Die israelische Armee teilte in einer Erklärung mit, dass sie in den letzten Stunden im palästinensischen Lager Jenin und in anderen Gebieten des Westjordanlands Operationen durchgeführt habe, um „Terrorverdächtige festzunehmen“.

„Während dieser Anti-Terror-Aktivitäten im Palästinenserlager Jenin eröffneten Dutzende bewaffneter Palästinenser das Feuer und warfen explosive Gegenstände in Richtung der israelischen Streitkräfte und bedrohten deren Leben. Die Soldaten erwiderten das Feuer. Einige Personen wurden getroffen“, teilte die israelische Armee mit.

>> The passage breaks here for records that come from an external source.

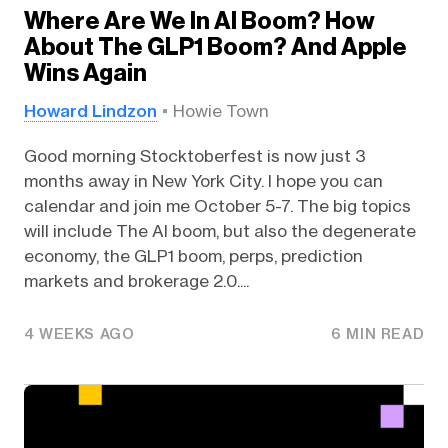
Where Are We In AI Boom? How
About The GLP1 Boom? And Apple
Wins Again
Howard Lindzon
Howie Town
Good morning Stocktoberfest is now just 3
months away in New York City. I hope you can
calendar and join me October 5-7. The big topics
will include The AI boom, but also the degenerate
economy, the GLP1 boom, perps, prediction
markets and brokerage 2.0....
4 WEEKS AGO
6 MIN READ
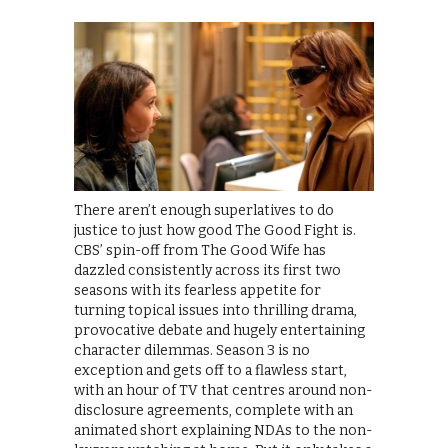
There aren’t enough superlatives to do
justice to just how good The Good Fight is.
CBS’ spin-off from The Good Wife has
dazzled consistently across its first two
seasons with its fearless appetite for
turning topical issues into thrilling drama,
provocative debate and hugely entertaining
character dilemmas. Season 3 is no
exception and gets off to a flawless start,
with an hour of TV that centres around non-
disclosure agreements, complete with an
animated short explaining NDAs to the non-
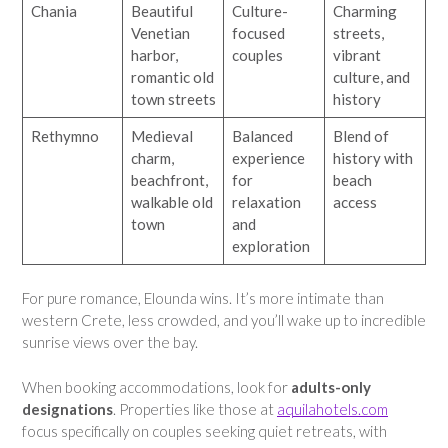
Chania
Beautiful
Culture-
Charming
Venetian
focused
streets,
harbor,
couples
vibrant
romantic old
culture, and
town streets
history
Rethymno
Medieval
Balanced
Blend of
charm,
experience
history with
beachfront,
for
beach
walkable old
relaxation
access
town
and
exploration
For pure romance, Elounda wins. It’s more intimate than
western Crete, less crowded, and you’ll wake up to incredible
sunrise views over the bay.
When booking accommodations, look for
adults-only
designations
. Properties like those at
aquilahotels.com
focus specifically on couples seeking quiet retreats, with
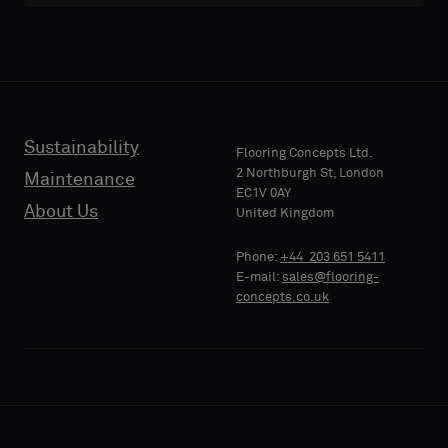
with
with
acoustic
acoustic
E-MAIL
E-MAIL
backing
backing
or
or
a
a
standard
standard
Sustainability
PHONE
PHONE
Flooring Concepts Ltd.
sample
sample
2 Northburgh St, London
Maintenance
EC1V 0AY
About Us
United Kingdom
Standard
Standard
COMPANY
COMPANY
Phone:
+44 203 651 5411
NAME
NAME
E-mail:
sales@flooring-
concepts.co.uk
Acoustic
Acoustic
YOUR
YOUR
ROLE
ROLE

„Die Armee untersucht diese Ereignisse und zieht die Möglichkeit in Betracht, dass die Journalisten von bewaffneten palästinensischen Männern getroffen wurden“, hieß es in der Erklärung weiter. „Die Armee zielt nicht auf Journalisten“, fügte ein Militärbeamter gegenüber AFP hinzu.

Israel bot den Palästinensern eine „gemeinsame pathologische Untersuchung“ des „traurigen Todes der Journalistin“ Shireen Abu Akleh an, erklärte Außenminister Yair Lapid, während der palästinensische Präsident Mahmud Abbas in einer Stellungnahme erklärte, dass die „israelische Regierung die volle Verantwortung“ für den Tod der Journalistin trage.